Das im Volksmund "Nur ja ist ja" genannte "Gesetz der sexuellen Freiheit" stammte aus der Feder der linksalternativen Gleichstellungsministerin Irene Montero und war erst Ende vergangenen Jahres in Kraft getreten. Anders als zuvor unterschied es nicht mehr zwischen Missbrauch (ohne körperliche Gewaltanwendung) und Aggression, also Vergewaltigung mit Penetration und körperlicher Gewalt. Es stellte die fehlende explizite Zustimmung der Frau zu sexuellen Handlungen über alles.

Gewalt entscheidet wieder

Das Mindeststrafmaß wurde gesenkt, auch um die Liste der Straftaten dafür ausweiten zu können. Nun gelten nicht nur direkte Übergriffe als sexuelle Gewalt, sondern auch Belästigungen, Exhibitionismus, sexuelle Provokation, sexuelle Ausbeutung, der Missbrauch Minderjähriger jeglicher Art, weibliche Genitalverstümmelung, Zwangsehe, Menschenhandel zum Zweck der sexuellen Ausbeutung sowie die Verbreitung sexueller Gewaltakte in digitalen Medien oder sexuelle Erpressung etwa in Netzwerken und Chats.

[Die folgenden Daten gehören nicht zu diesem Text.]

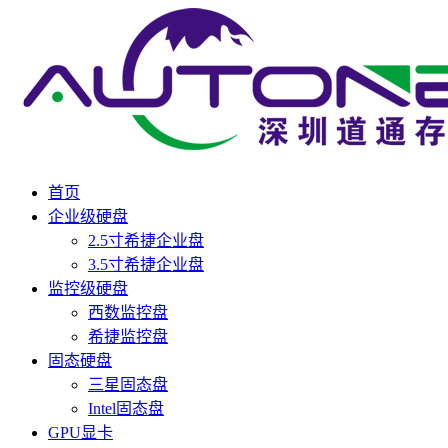
首页
企业级硬盘
2.5寸希捷企业盘
3.5寸希捷企业盘
监控级硬盘
西数监控盘
希捷监控盘
固态硬盘
三星固态盘
Intel固态盘
GPU显卡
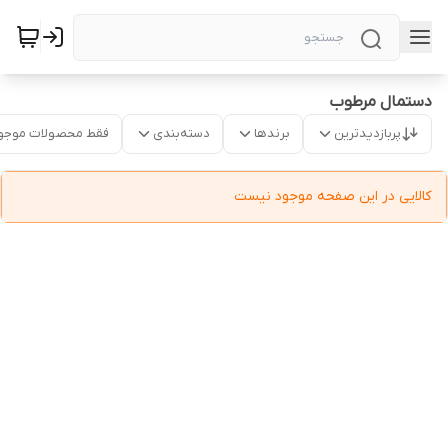
دستمال مرطوب
پربازدیدترین
برندها
دسته‌بندی
فقط محصولات موجو
کالایی در این صفحه موجود نیست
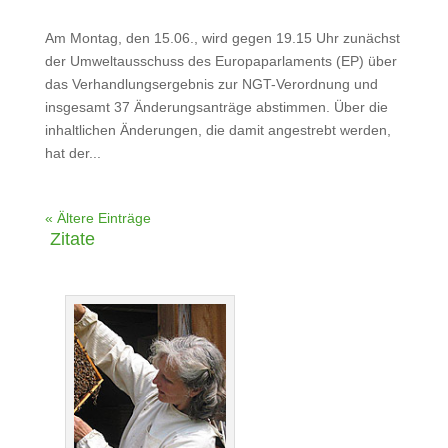
Am Montag, den 15.06., wird gegen 19.15 Uhr zunächst
der Umweltausschuss des Europaparlaments (EP) über
das Verhandlungsergebnis zur NGT-Verordnung und
insgesamt 37 Änderungsanträge abstimmen. Über die
inhaltlichen Änderungen, die damit angestrebt werden,
hat der...
« Ältere Einträge
Zitate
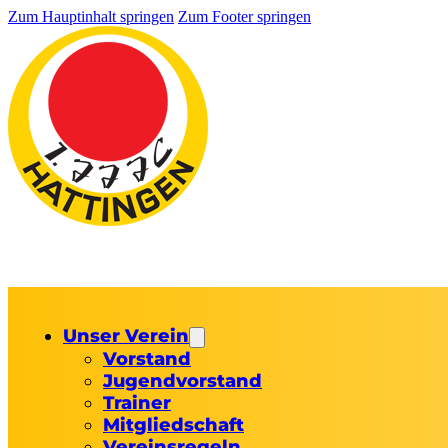
Zum Hauptinhalt springen
Zum Footer springen
Unser Verein
Vorstand
Jugendvorstand
Trainer
Mitgliedschaft
Vereinsregeln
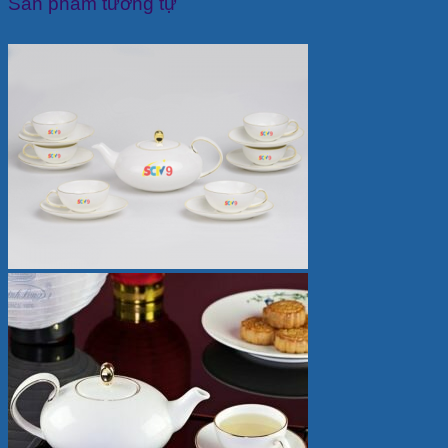
Sản phẩm tương tự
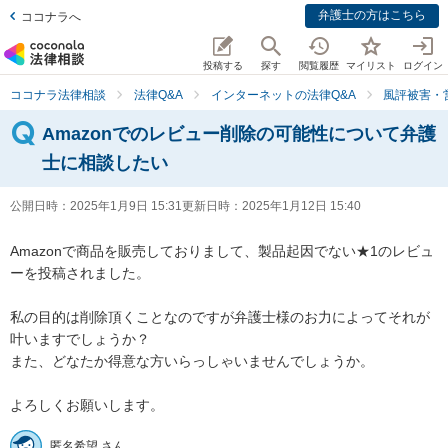
弁護士の方はこちら
ココナラへ
投稿する
探す
閲覧履歴
マイリスト
ログイン
ココナラ法律相談
法律Q&A
インターネットの法律Q&A
風評被害・
Amazonでのレビュー削除の可能性について弁護
士に相談したい
公開日時：
2025年1月9日 15:31
更新日時：
2025年1月12日 15:40
Amazonで商品を販売しておりまして、製品起因でない★1のレビュ
ーを投稿されました。

私の目的は削除頂くことなのですが弁護士様のお力によってそれが
叶いますでしょうか？

また、どなたか得意な方いらっしゃいませんでしょうか。

よろしくお願いします。
匿名希望 さん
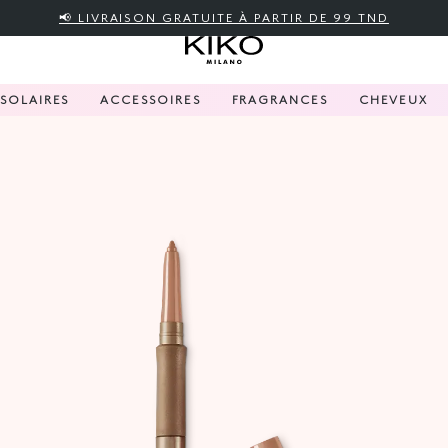
📢 LIVRAISON GRATUITE À PARTIR DE 99 TND
SOLAIRES
ACCESSOIRES
FRAGRANCES
CHEVEUX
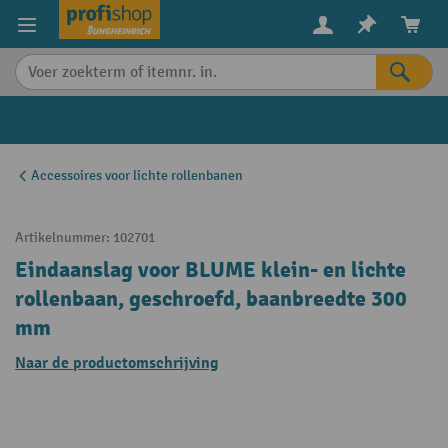
in content
Accessoires voor lichte rollenbanen
Artikelnummer:
102701
Eindaanslag voor BLUME klein- en lichte
rollenbaan, geschroefd, baanbreedte 300
mm
Naar de productomschrijving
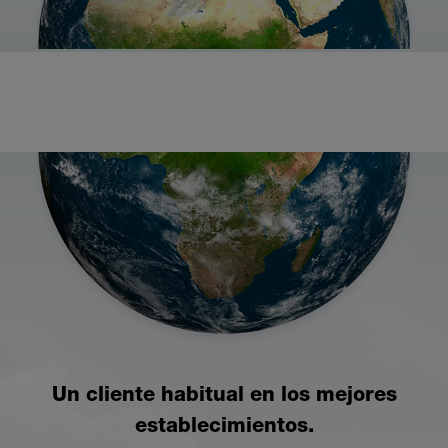
Un cliente habitual en los mejores
establecimientos.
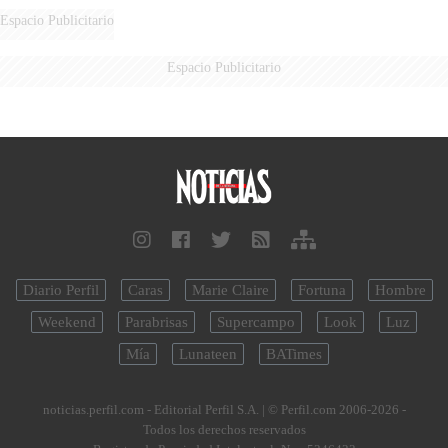
Espacio Publicitario
Espacio Publicitario
Diario Perfil
Caras
Marie Claire
Fortuna
Hombre
Weekend
Parabrisas
Supercampo
Look
Luz
Mía
Lunateen
BATimes
noticias.perfil.com - Editorial Perfil S.A.
| © Perfil.com 2006-2026 -
Todos los derechos reservados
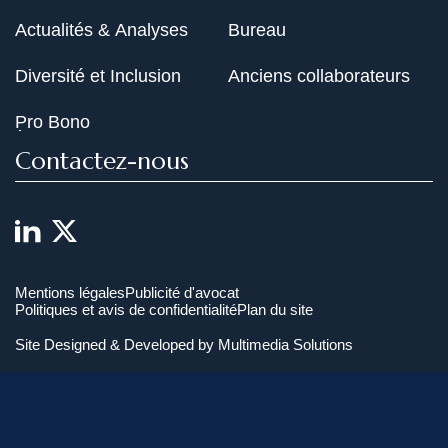
Actualités & Analyses
Bureau
Diversité et Inclusion
Anciens collaborateurs
Pro Bono
Contactez-nous
Mentions légales
Publicité d'avocat
Politiques et avis de confidentialité
Plan du site
Site Designed & Developed by
Multimedia Solutions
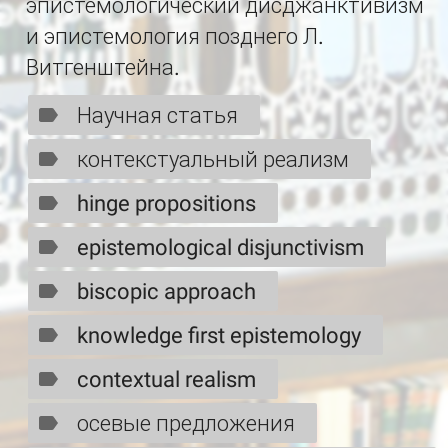
эпистемологический дисджанктивизм
и эпистемология позднего Л.
Витгенштейна.
Научная статья
контекстуальный реализм
hinge propositions
epistemological disjunctivism
biscopic approach
knowledge first epistemology
contextual realism
осевые предложения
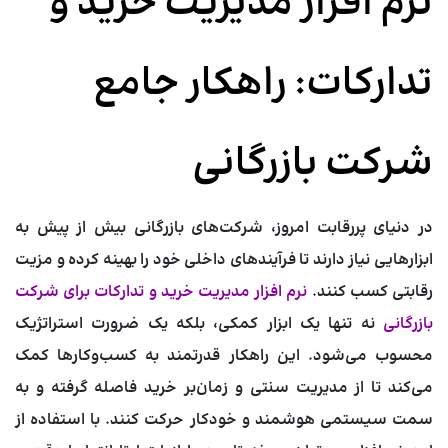
نرم افزار مدیریت خرید و
تدارکات: راهکار جامع
شرکت بازرگانی
در دنیای پررقابت امروز، شرکت‌های بازرگانی بیش از پیش به
ابزارهایی نیاز دارند تا فرآیندهای داخلی خود را بهینه کرده و مزیت
رقابتی کسب کنند.
نرم افزار مدیریت خرید و تدارکات برای شرکت
بازرگانی
نه تنها یک ابزار کمکی، بلکه یک ضرورت استراتژیک
محسوب می‌شود. این راهکار قدرتمند به کسب‌وکارها کمک
می‌کند تا از مدیریت سنتی و زمان‌بر خرید فاصله گرفته و به
سمت سیستمی هوشمند و خودکار حرکت کنند. با استفاده از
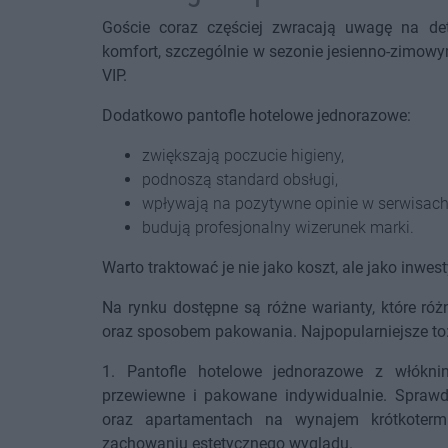
Goście coraz częściej zwracają uwagę na de
komfort, szczególnie w sezonie jesienno-zimow
VIP.
Dodatkowo pantofle hotelowe jednorazowe:
zwiększają poczucie higieny,
podnoszą standard obsługi,
wpływają na pozytywne opinie w serwisach
budują profesjonalny wizerunek marki.
Warto traktować je nie jako koszt, ale jako inwes
Na rynku dostępne są różne warianty, które ró
oraz sposobem pakowania. Najpopularniejsze to
1. Pantofle hotelowe jednorazowe z włóknin
przewiewne i pakowane indywidualnie. Sprawd
oraz apartamentach na wynajem krótkotermi
zachowaniu estetycznego wyglądu.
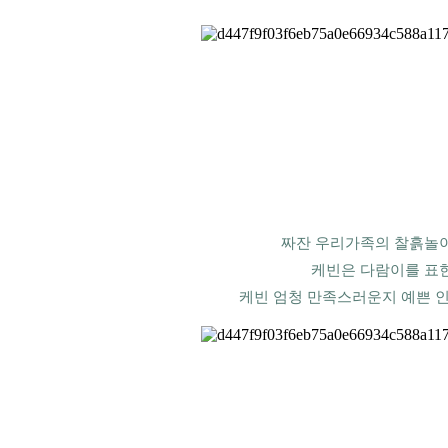
짜잔 우리가족의 찰흙놀이
케빈은 다람이를 표현
케빈 엄청 만족스러운지 예쁜 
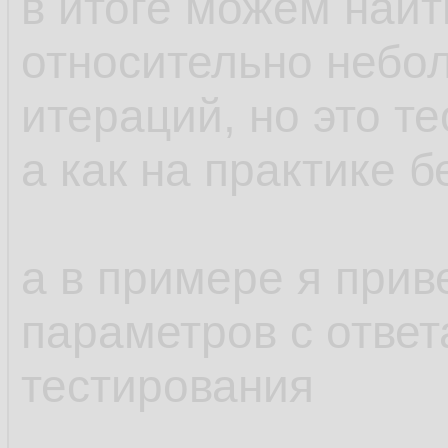
в итоге можем най
относительно небо
итераций, но это т
а как на практике б
а в примере я при
параметров с ответ
тестирования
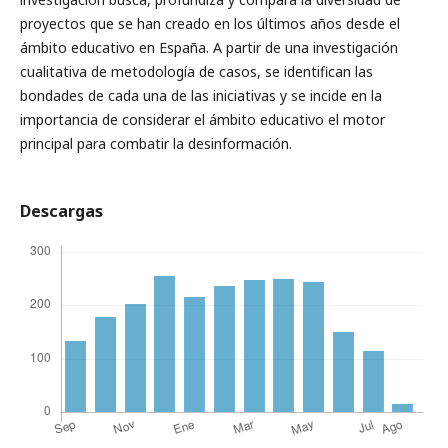
proyectos que se han creado en los últimos años desde el
ámbito educativo en España. A partir de una investigación
cualitativa de metodología de casos, se identifican las
bondades de cada una de las iniciativas y se incide en la
importancia de considerar el ámbito educativo el motor
principal para combatir la desinformación.
Descargas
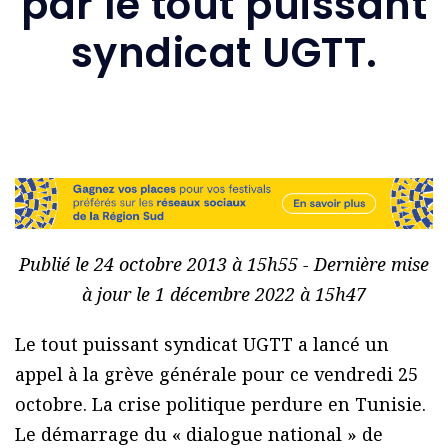
par le tout puissant
syndicat UGTT.
Publié le 24 octobre 2013 à 15h55 - Dernière mise
à jour le 1 décembre 2022 à 15h47
Le tout puissant syndicat UGTT a lancé un
appel à la grève générale pour ce vendredi 25
octobre. La crise politique perdure en Tunisie.
Le démarrage du « dialogue national » de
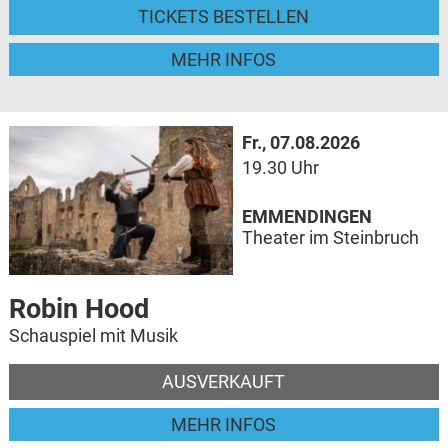
TICKETS BESTELLEN
MEHR INFOS
Fr., 07.08.2026
19.30 Uhr
EMMENDINGEN
Theater im Steinbruch
Robin Hood
Schauspiel mit Musik
AUSVERKAUFT
MEHR INFOS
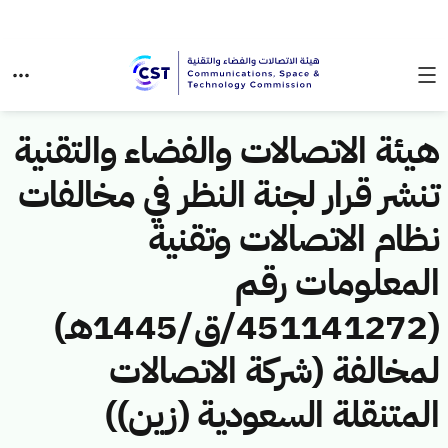
هيئة الاتصالات والفضاء والتقنية
تنشر قرار لجنة النظر في مخالفات
نظام الاتصالات وتقنية
المعلومات رقم
(451141272/ق/1445هـ)
لمخالفة (شركة الاتصالات
المتنقلة السعودية (زين))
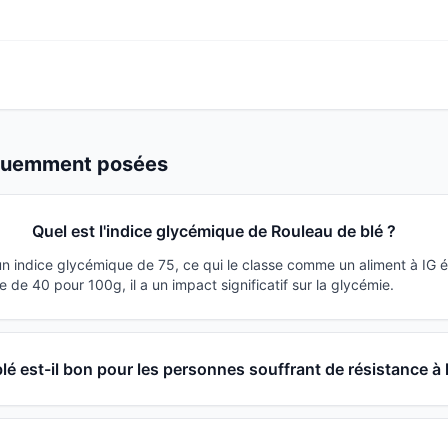
équemment posées
Quel est l'indice glycémique de Rouleau de blé ?
un indice glycémique de 75, ce qui le classe comme un aliment à IG 
de 40 pour 100g, il a un impact significatif sur la glycémie.
lé est-il bon pour les personnes souffrant de résistance à l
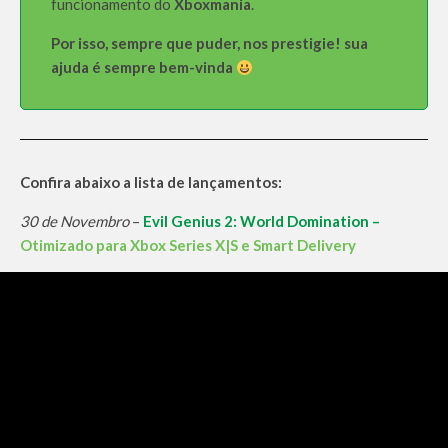
funcionamento do
Xboxmania
.
Por isso, sempre que puder, nos prestigie! sua
ajuda é sempre bem-vinda
Confira abaixo a lista de lançamentos:
30 de Novembro
–
Evil Genius 2: World Domination –
Otimizado para Xbox Series X|S e Smart Delivery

Unbedachte Konsequenz: Die niedrigeren Mindeststrafen nutzten Richter in dutzenden Revisionsverfahren, um nach dem alten Gesetz verhängte Strafen herabzusetzen. 978 verurteilten Straftätern gelang dies bisher, über hundert durften sogar die Haft vorzeitig verlassen. Die rechte Presse sah das als Anlass für eine Kampagne gegen die Gleichstellungsministerin. Sie habe die Frauen ohne Schutz gelassen, lautete der Vorwurf. Sánchez wollte der Kritik an der Regierung nur sechs Wochen vor den Kommunal- und Regionalwahlen ein Ende bereiten. Es handle sich nur "um eine technische Reform", erklärte die Sprecherin der Sozialisten, Andrea Fernández, in der Parlamentsdebatte.

Mit der Reform der Reform wird die Frage, ob Gewalt im Spiel war oder nicht, wieder als entscheidendes Kriterium für die Beurteilung der Tat ins Gesetz aufgenommen.

Absetzung gefordert

"Heute ist der traurigste und schwierigste Tag, den ich in diesem Parlament als Ministerin erlebt habe", sagte Montero. Ihr Gesetz habe Jahre der Mobilisierung gekostet, jetzt habe "die Reaktion darauf einen Rückschritt zur Folge". Das Gesetz aus dem Hause Montero war die Folge von massiven Demonstrationen nach einem aufsehenerregenden Urteil, das keine Aggression, sondern "nur" Missbrauch in einer Massenvergewaltigung sehen wollte. Was die Täter damals entlastete: Auf den Videos, die die fünf mitgeschnitten hatten, wehrte sich das Opfer angesichts der männlichen Übermacht nicht. Am Vorabend der Parlamentsdebatte kam es erneut zu Protesten vor dem Justizministerium.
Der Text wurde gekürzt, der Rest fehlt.